There are two aspects which are important when determining if the computer code you wrote is doing something sensible. The first one is to check if the physical model faithfully represents the physics you are trying to model. The second one is to compare your results with experiments. In the jargon of computational fluid dynamics (CFD) one calls the first part verification (are we solving the equations right?) and the second part validation (are we solving the right equations?), as described in any of Oberkamp's seminal papers on this topic.
Although the term validation is used at times, in numerical weather prediction and atmospheric sciences most people use the term verification with the meaning of validation. In NWP the numerics (ie, the verification part in CFD) of every operational weather model has been thoroughly checked before the model is used on a regular basis (plus weather models have been developed over many decades of research).
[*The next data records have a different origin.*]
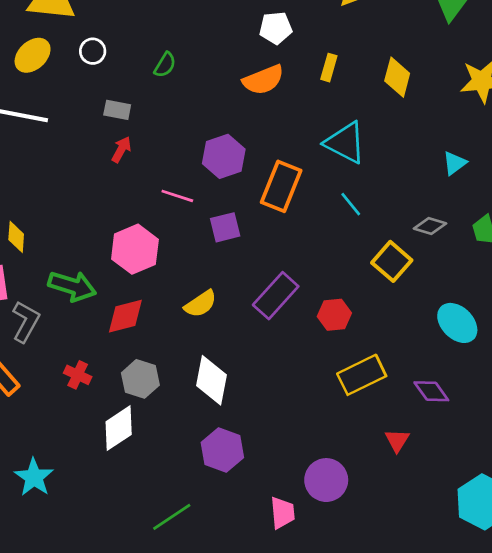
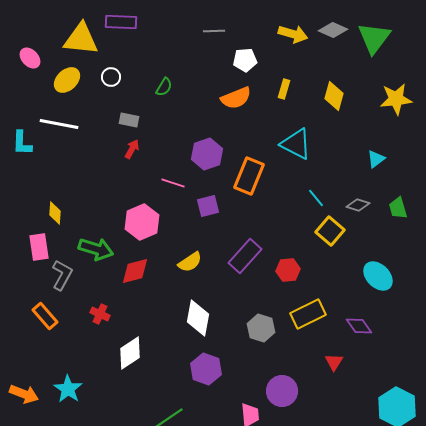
cyan line: (351, 204) -> (316, 198), moved
gray hexagon: (140, 379) -> (261, 328), moved

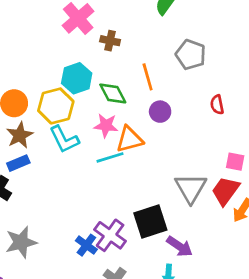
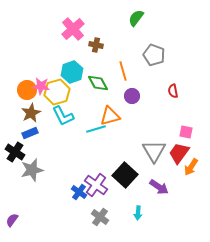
pink star: (106, 125) -> (41, 86), moved
black square: (150, 221) -> (125, 175), turned -30
gray star: (21, 242) -> (32, 170), moved
purple arrow: (180, 246) -> (159, 187), moved

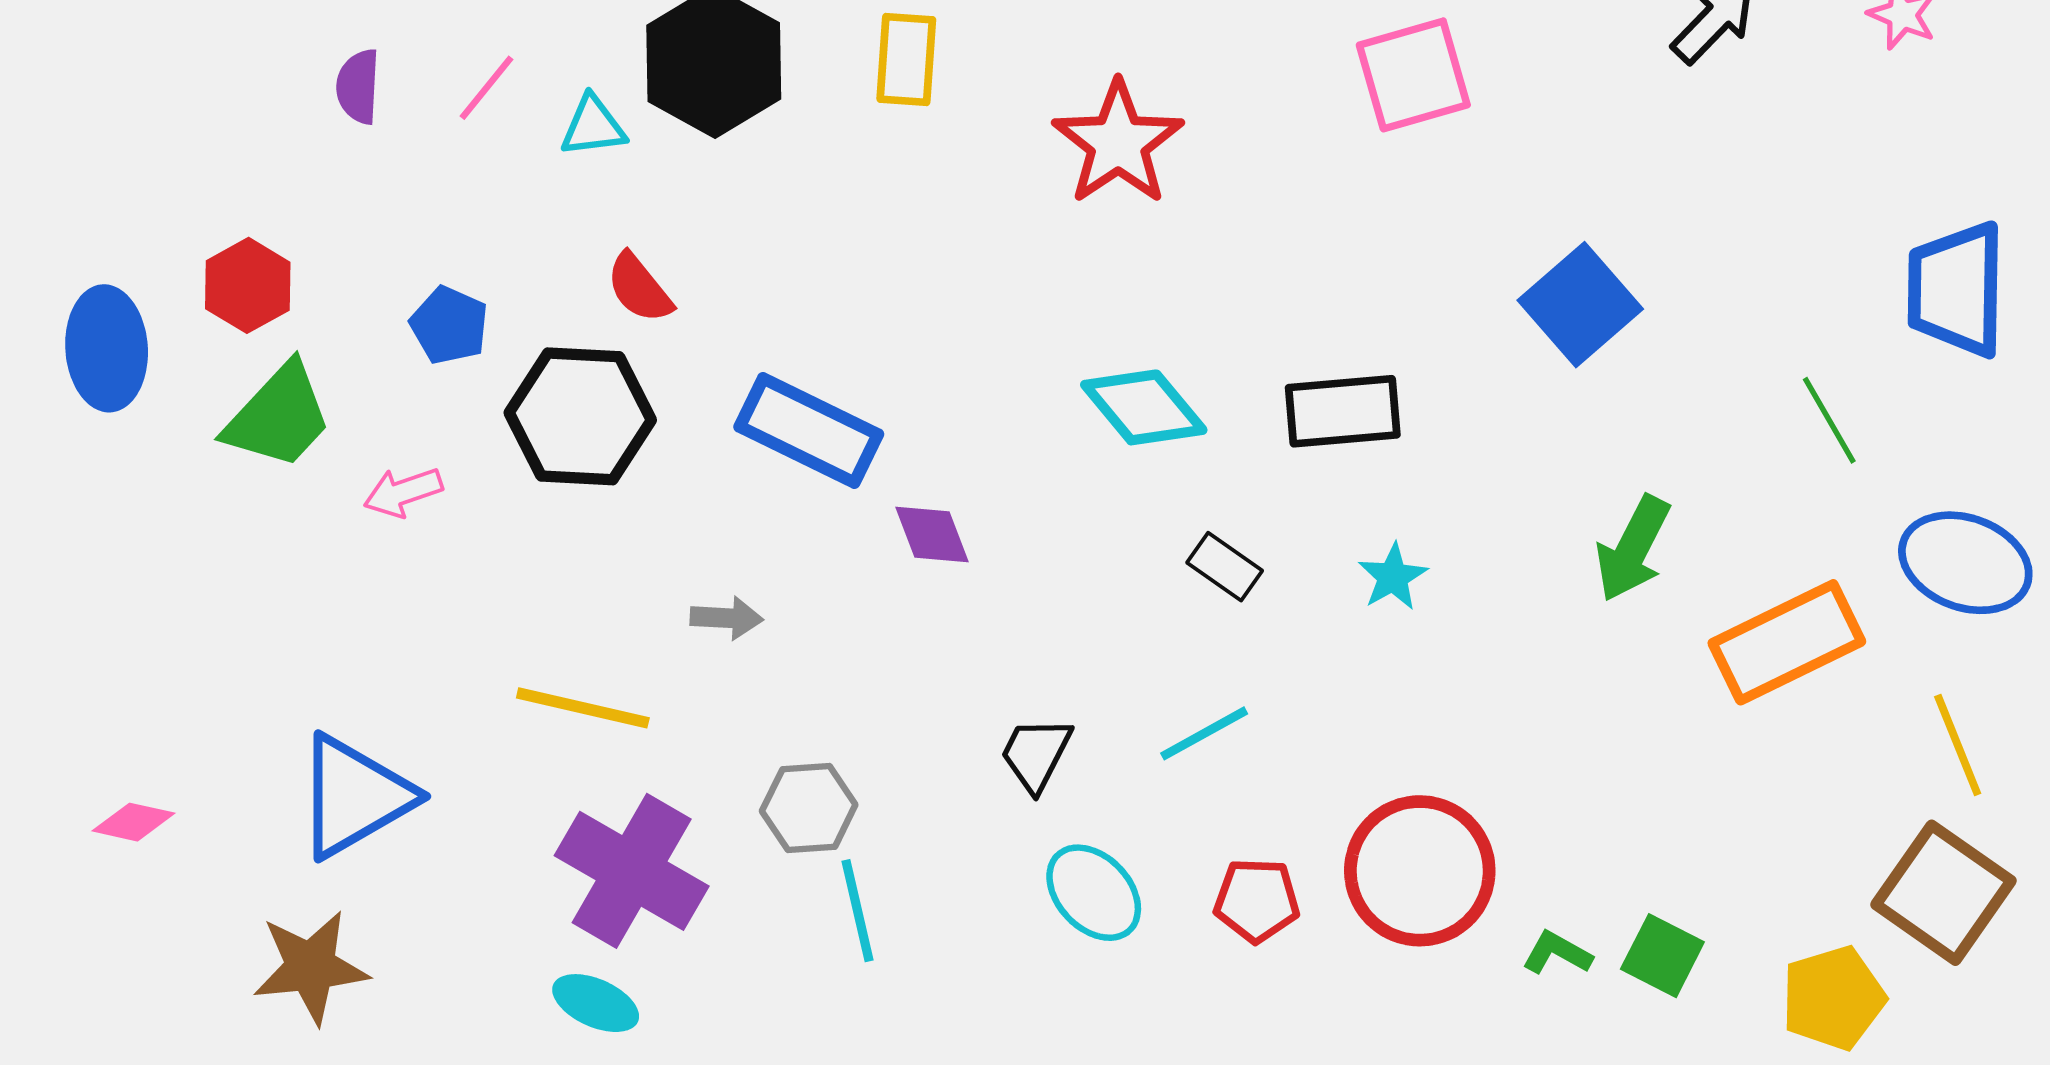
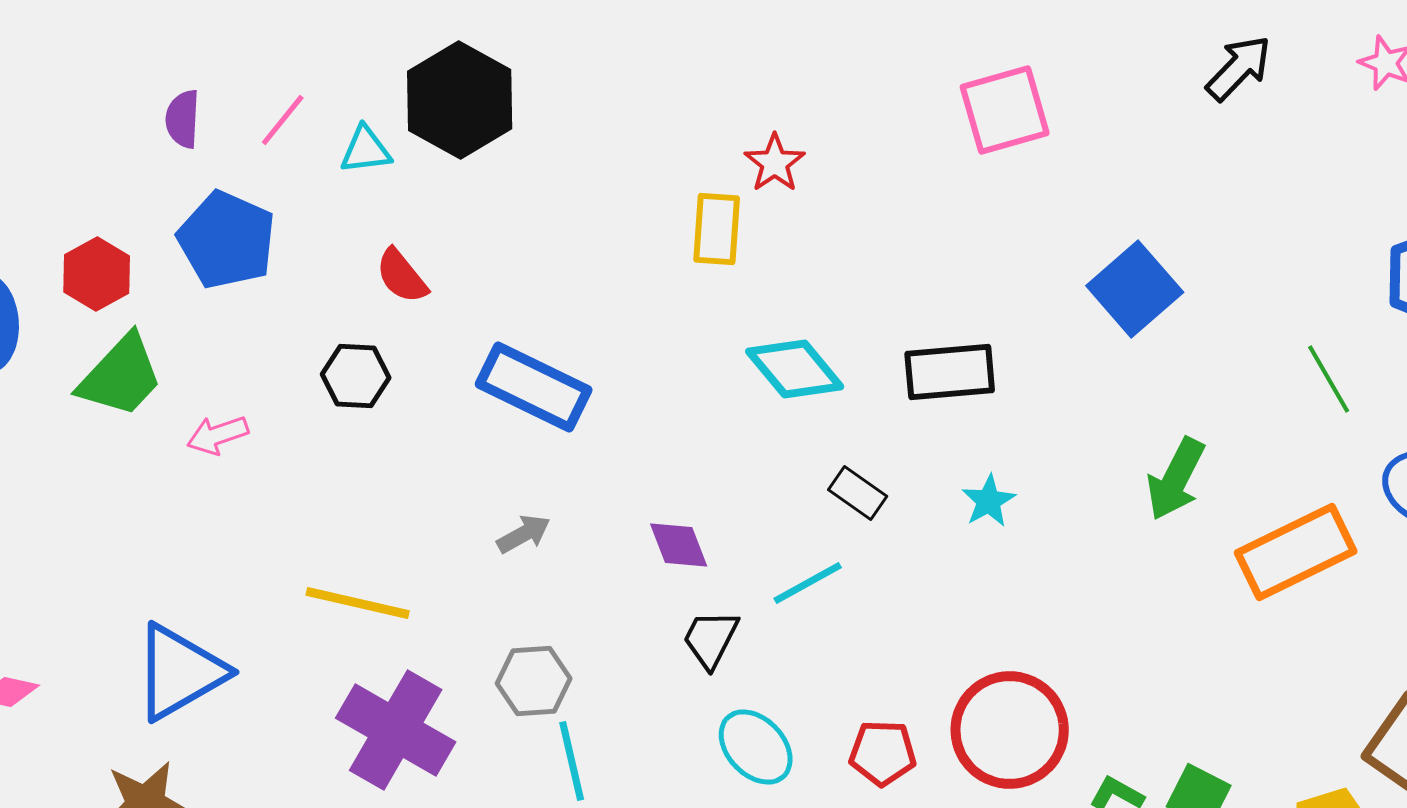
yellow rectangle: (906, 60) -> (717, 229), moved
red star: (1118, 143) -> (775, 163), size x0.6
blue pentagon: (449, 325) -> (227, 240), moved, size x1.6
black hexagon: (580, 416) -> (356, 376), size x0.6
purple diamond: (932, 535) -> (679, 545), moved
gray arrow: (727, 618) -> (524, 534), moved, turned -32
cyan line: (1204, 733) -> (808, 583), moved

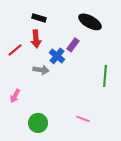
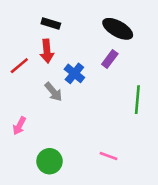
purple rectangle: (73, 45) -> (110, 59), moved
gray arrow: (41, 70) -> (53, 92), turned 42

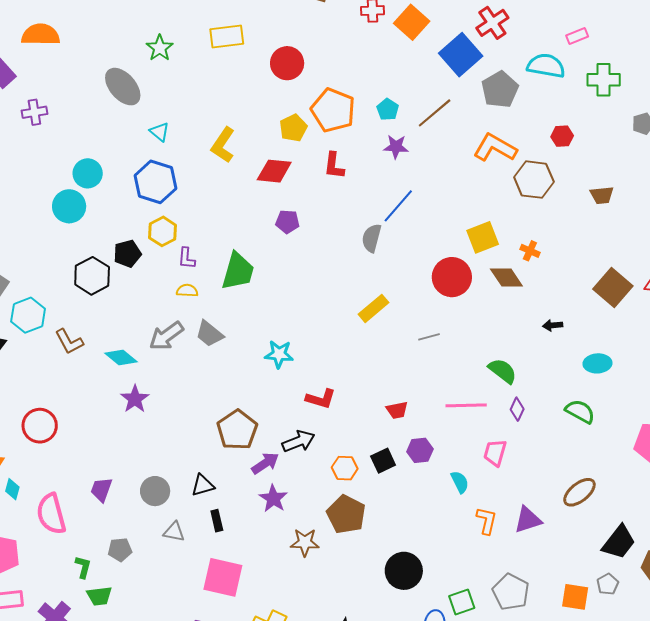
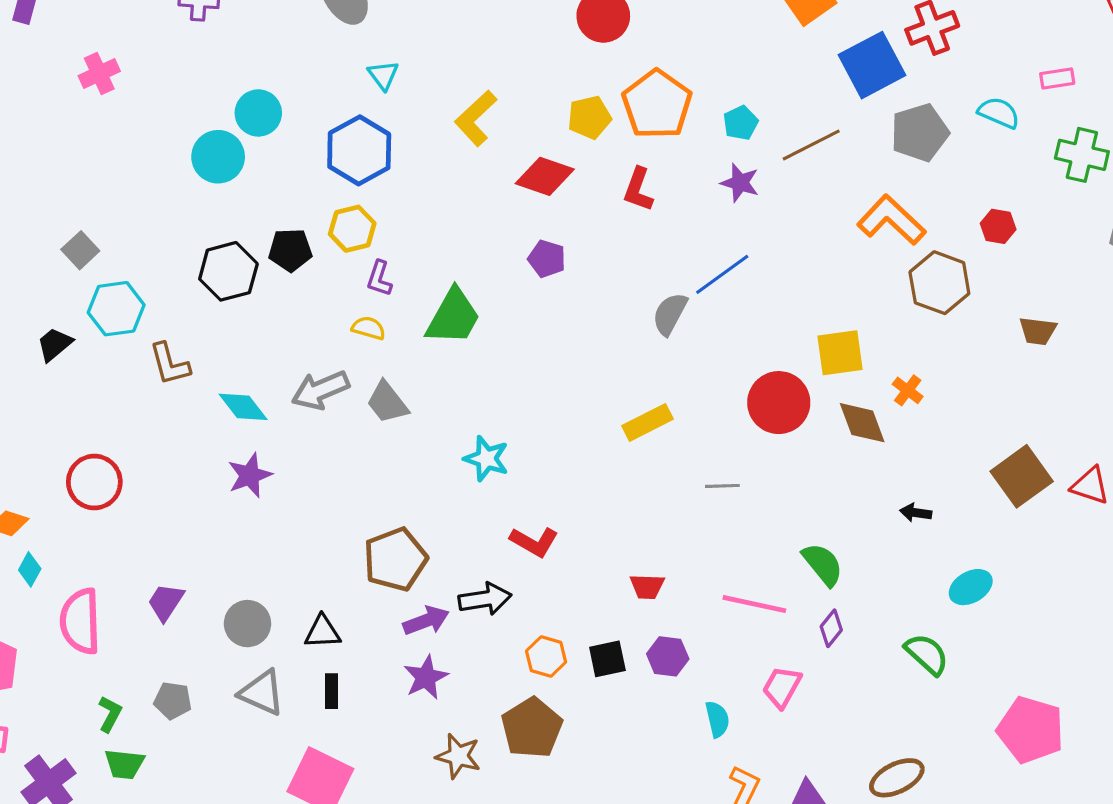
cyan semicircle: (546, 66) -> (999, 113), size x0.7
cyan ellipse: (597, 363) -> (971, 587), turned -40
gray triangle: (174, 532) -> (262, 693), size x1.4

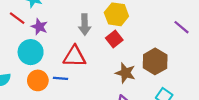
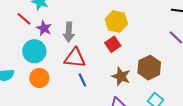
gray arrow: (85, 25) -> (69, 32), moved
blue line: (61, 78) -> (82, 80), moved, turned 56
At this point in time I think we are pretty sure of what are the correct equations for modelling the weather!
The simplest form of model verification is point verification, and it usually involves looking at a time series of observations in a series of fixed locations (usually synoptic weather stations) and comparing the weather model output at the same locations. One of the most comprehensive descriptions of the different scores one can calculate can be found in Beth Ebert'S verification website at the Australian's Bureau of Meteorology. This website has long list of the most frequent verification scores you will encounter in meteorology. I usually look at things like bias and standard deviation as a function of forecast hour to get a general feeling of how bad the weather forecast becomes with time. I want to see such scores as small as possible.
Example from Tambke et al of bias and standard deviation.
Example of operational verification for some of the canadian models, compared to a bunch of global models (source: Canadian met service)
As an end-user , of course, it is irrelevant if the scores say that the model is good. As a normal person, you want to know if it is going to rain today at your place, or if it is going to be windy, too hot, etc. One of the difficulties modelling the weather with computers is that the atmosphere is a chaotic dynamic system (see this nice explanation from ECMWF), and small errors in the initial conditions can grow very fast, limiting the skill of numerical weather models to forecast the future.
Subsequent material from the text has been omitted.